Saturday, August 3, 2013

Decadent Pairs

In Siena the Tomasi revealed that powerful and single-minded religious vocation which later made them famous in Sicily. One went to England as papal legate and tried to settle the dispute between Henry 2.0 [my emendation] and Thomas a Becket. David Gilmour, The Last Leopard, p11

I believe I shall focus my attentions on Giuseppe Tomasi for now, then perhaps work my way back to Henry James. The Prince of Lampedusa presents the demise of the petty nobility as a foregone conclusion. Gilmour presents their obliteration as an almost radical reaction, and to the extent that I understand Dr. Cristina Coletta's abstract in her critical study, Plotting The Past, she is examining the diachronic discourse between historic episode, narrative, and how this frames contemporary perception. Dr. Coletta was very kind to me, and told me she would send me a copy of her book but she only had her reader's copy; not a total ingrate, by dint of my own obstinacy I have nearly all my tools at hand, except a visit to the point of origin. I see where I am going with Il Gattopardo much more clearly than with the work of James, and Tomasi may actually give me my framework to back into James [the New Mobility bloggers who follow my twitter account glaze over at this point saying she goes very far]. Mmm, like Mr. Ramsay's throbbing mind in his theoretical struggle, I am defying much more than domestication in my outreach. Cannot the same be said of Fellini's mastery as an auteur? La Strada is more than the sum of its parts; it borders on the magical realism that Shakespeare invented in The Tempest, which means if you are Julie Taymor you are going to be fanatical in your canonical felicity because you cast the magisterial Helen Mirren in the lead.

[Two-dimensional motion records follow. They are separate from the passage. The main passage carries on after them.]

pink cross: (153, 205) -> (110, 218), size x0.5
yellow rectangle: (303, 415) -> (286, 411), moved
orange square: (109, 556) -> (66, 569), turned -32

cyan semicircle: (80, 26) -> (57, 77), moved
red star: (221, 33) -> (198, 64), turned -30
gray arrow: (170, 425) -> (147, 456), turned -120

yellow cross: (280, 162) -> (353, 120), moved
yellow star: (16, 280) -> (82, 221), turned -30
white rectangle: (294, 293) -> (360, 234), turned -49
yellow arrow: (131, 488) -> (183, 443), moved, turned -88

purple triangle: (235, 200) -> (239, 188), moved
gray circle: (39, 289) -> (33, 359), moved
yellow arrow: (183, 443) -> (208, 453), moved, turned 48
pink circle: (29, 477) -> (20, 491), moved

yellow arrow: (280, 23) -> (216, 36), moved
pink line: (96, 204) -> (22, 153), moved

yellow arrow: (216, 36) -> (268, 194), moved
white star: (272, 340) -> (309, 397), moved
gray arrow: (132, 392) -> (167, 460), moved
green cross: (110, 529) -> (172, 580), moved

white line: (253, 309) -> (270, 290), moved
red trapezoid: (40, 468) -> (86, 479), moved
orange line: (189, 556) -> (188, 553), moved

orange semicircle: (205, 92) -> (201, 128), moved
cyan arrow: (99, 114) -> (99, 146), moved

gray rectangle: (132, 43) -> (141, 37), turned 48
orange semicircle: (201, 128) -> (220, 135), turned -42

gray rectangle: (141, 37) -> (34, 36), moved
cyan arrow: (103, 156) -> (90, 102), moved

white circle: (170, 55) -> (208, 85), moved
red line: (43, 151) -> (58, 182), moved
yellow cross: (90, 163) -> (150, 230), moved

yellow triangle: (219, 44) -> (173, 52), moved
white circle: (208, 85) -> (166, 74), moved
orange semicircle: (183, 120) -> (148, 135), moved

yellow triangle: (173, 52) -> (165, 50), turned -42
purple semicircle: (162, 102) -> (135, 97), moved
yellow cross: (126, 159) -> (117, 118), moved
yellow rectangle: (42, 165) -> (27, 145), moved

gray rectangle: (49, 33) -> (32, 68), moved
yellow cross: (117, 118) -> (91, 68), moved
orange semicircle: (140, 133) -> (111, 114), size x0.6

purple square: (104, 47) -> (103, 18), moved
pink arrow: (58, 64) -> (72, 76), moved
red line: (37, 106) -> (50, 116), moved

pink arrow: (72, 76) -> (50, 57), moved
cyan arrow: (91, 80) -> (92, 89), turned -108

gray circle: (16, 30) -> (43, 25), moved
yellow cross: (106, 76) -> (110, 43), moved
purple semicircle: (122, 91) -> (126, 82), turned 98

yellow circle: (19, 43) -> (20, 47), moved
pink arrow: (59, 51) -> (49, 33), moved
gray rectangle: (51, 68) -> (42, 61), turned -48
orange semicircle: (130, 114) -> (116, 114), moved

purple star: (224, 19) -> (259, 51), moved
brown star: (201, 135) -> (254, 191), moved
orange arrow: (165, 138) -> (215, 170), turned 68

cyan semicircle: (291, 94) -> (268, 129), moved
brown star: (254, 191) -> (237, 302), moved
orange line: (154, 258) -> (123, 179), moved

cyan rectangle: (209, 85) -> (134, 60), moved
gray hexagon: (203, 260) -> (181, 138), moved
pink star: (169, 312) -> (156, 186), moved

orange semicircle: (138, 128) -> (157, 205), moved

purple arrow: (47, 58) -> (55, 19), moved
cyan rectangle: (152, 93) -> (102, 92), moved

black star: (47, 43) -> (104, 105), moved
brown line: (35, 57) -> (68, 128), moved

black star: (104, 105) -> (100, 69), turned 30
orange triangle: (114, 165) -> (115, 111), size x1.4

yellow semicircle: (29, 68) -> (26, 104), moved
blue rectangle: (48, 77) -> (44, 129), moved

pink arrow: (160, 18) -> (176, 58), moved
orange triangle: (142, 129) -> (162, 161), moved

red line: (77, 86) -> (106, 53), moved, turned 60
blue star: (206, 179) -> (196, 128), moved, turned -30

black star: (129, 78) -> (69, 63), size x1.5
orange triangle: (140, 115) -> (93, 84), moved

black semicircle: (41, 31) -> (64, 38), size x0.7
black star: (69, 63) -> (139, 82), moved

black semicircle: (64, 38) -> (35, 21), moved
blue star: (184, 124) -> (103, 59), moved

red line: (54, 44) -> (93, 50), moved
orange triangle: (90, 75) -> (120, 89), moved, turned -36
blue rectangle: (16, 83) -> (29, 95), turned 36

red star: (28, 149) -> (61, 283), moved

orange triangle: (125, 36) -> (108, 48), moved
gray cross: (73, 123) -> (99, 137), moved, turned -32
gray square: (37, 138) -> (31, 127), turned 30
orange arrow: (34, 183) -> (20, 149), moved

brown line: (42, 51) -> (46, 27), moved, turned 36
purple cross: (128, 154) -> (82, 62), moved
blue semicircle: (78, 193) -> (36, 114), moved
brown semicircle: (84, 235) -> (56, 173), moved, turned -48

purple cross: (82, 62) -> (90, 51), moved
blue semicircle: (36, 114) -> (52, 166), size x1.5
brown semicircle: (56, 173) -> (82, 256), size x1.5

It borders on post war fabulism, La Strada, but it is not simply a love song to Mussolini, who in turn was a deluded optimist to the point of insanity. All of us miss the Roman Empire, whether we know it or not. We keep recreating the Colossus, not restoring the past, only reinventing the application of power. I cannot bring full brunt of analysis to on La Strada today, but did want to point out to you how commercialism exhausts genre, much as Haggard exhausts great Victorian contributions. His work is almost an Edwardian squeal about the terror of progressive erosions yet to come. The same can be said with European directors against Hollywood. Fellini is nearly Jamesian when engaging in cinematic ambiguity. Identity is a clever knife thrust into liberal pretensions, but never truly veers off the expected prescription.